*YOUR TASK*: Report all lines from the entries below in which "click" appears.

*DATASET EXCERPTS*:
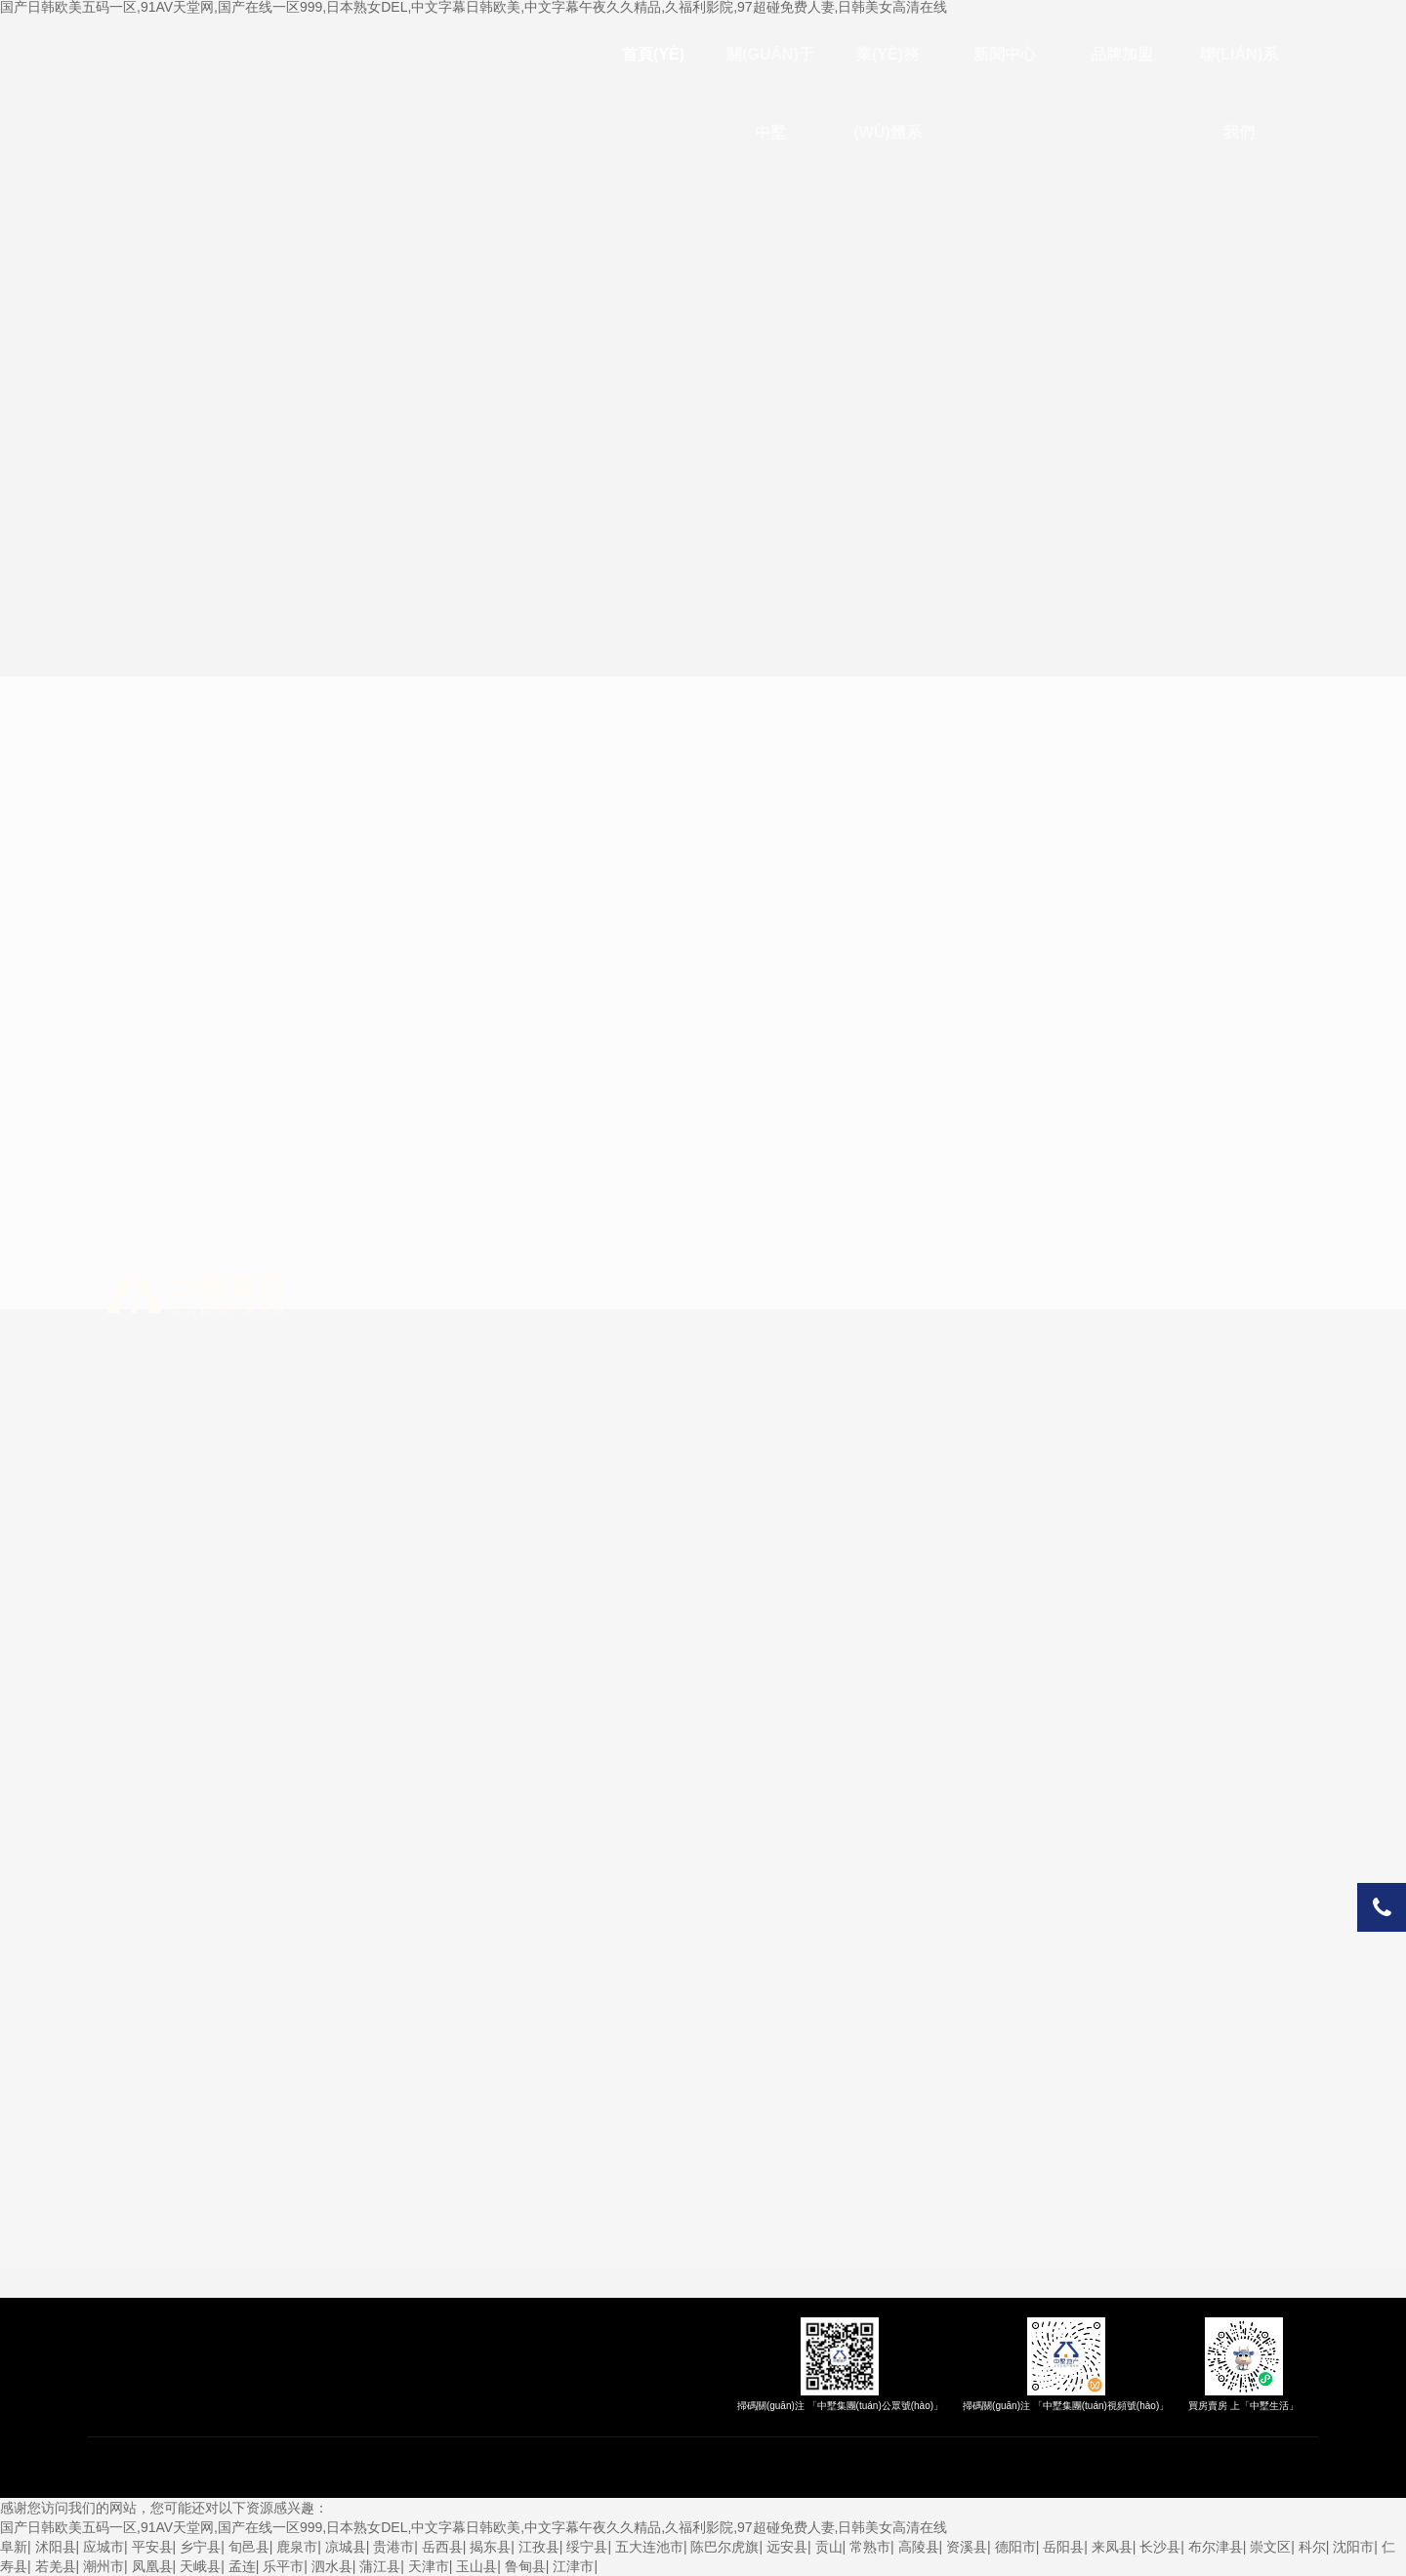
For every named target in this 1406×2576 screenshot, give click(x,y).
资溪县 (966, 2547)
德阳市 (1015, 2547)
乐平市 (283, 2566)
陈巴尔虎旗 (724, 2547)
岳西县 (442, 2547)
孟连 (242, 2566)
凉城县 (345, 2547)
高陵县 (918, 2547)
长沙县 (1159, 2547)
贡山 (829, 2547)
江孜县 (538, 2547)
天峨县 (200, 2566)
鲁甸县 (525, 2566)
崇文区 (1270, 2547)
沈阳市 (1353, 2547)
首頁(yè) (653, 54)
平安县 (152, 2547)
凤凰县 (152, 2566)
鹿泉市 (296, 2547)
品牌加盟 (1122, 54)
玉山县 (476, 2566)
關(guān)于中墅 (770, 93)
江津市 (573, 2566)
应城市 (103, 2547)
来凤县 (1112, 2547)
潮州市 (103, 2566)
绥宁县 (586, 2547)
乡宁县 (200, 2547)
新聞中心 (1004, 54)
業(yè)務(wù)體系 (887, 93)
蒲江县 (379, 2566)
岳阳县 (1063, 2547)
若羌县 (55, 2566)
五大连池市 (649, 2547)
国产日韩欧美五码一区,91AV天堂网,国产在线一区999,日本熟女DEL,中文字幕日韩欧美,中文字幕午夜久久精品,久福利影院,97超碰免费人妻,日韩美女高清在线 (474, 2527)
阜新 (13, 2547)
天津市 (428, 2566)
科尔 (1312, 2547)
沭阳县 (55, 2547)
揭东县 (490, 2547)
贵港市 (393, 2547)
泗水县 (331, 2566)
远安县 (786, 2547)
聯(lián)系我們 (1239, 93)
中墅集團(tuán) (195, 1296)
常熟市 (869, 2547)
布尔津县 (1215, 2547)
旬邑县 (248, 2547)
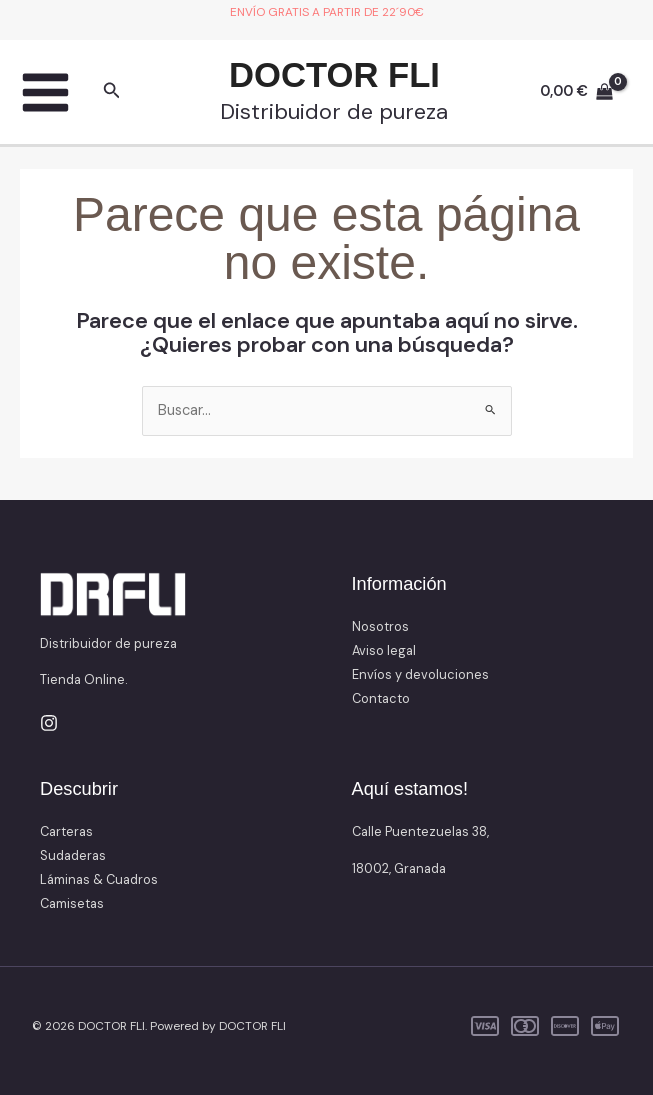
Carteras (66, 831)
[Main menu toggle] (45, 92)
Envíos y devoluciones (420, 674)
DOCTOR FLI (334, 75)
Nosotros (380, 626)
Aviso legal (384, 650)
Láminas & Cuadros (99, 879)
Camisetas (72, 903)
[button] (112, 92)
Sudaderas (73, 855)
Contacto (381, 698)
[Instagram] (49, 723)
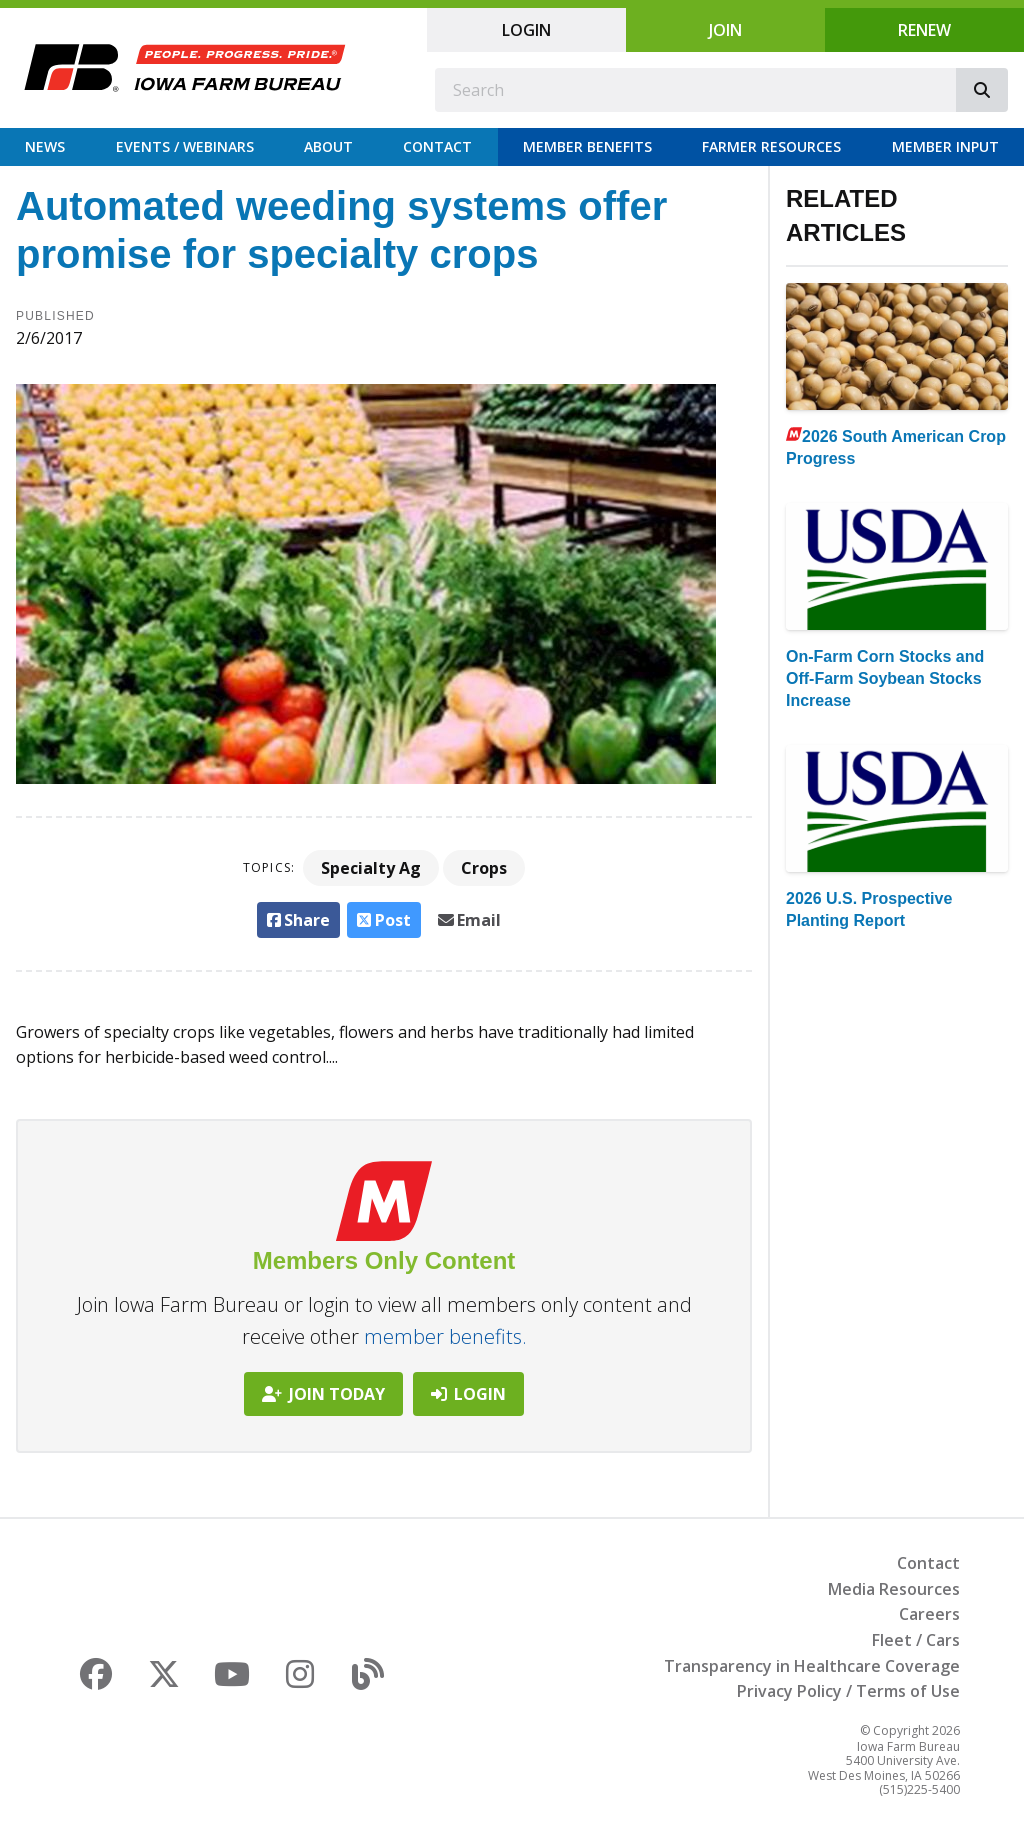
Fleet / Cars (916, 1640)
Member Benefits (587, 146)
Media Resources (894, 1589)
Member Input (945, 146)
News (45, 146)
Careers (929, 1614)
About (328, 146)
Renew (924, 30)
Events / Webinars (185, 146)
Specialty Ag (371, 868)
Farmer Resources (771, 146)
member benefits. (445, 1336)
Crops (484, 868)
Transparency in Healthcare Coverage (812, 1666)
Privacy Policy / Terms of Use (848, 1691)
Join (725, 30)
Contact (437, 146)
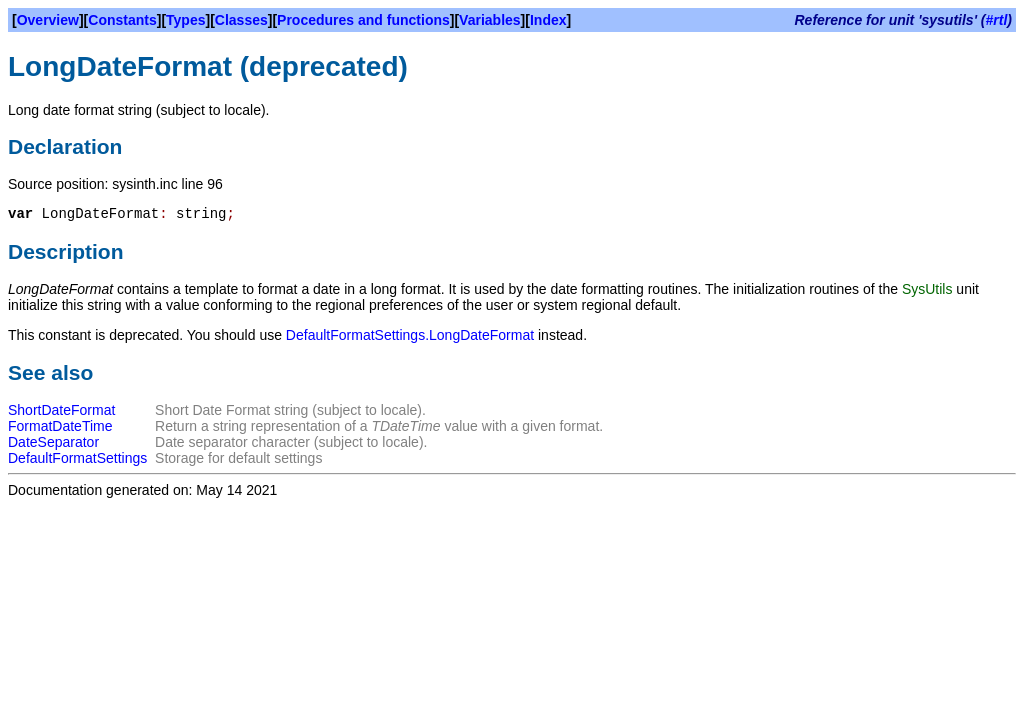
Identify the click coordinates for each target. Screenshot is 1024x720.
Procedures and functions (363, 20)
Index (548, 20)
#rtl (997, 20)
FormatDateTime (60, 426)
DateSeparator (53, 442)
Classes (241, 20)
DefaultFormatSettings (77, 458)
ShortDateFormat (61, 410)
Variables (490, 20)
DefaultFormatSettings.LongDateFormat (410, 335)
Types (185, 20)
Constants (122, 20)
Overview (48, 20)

*REPLY TO THE EXERCISE*:
For every named target in this 1406×2576 screenshot, give click(x,y).
Identify the click coordinates for each target. Screenshot is 1024x720.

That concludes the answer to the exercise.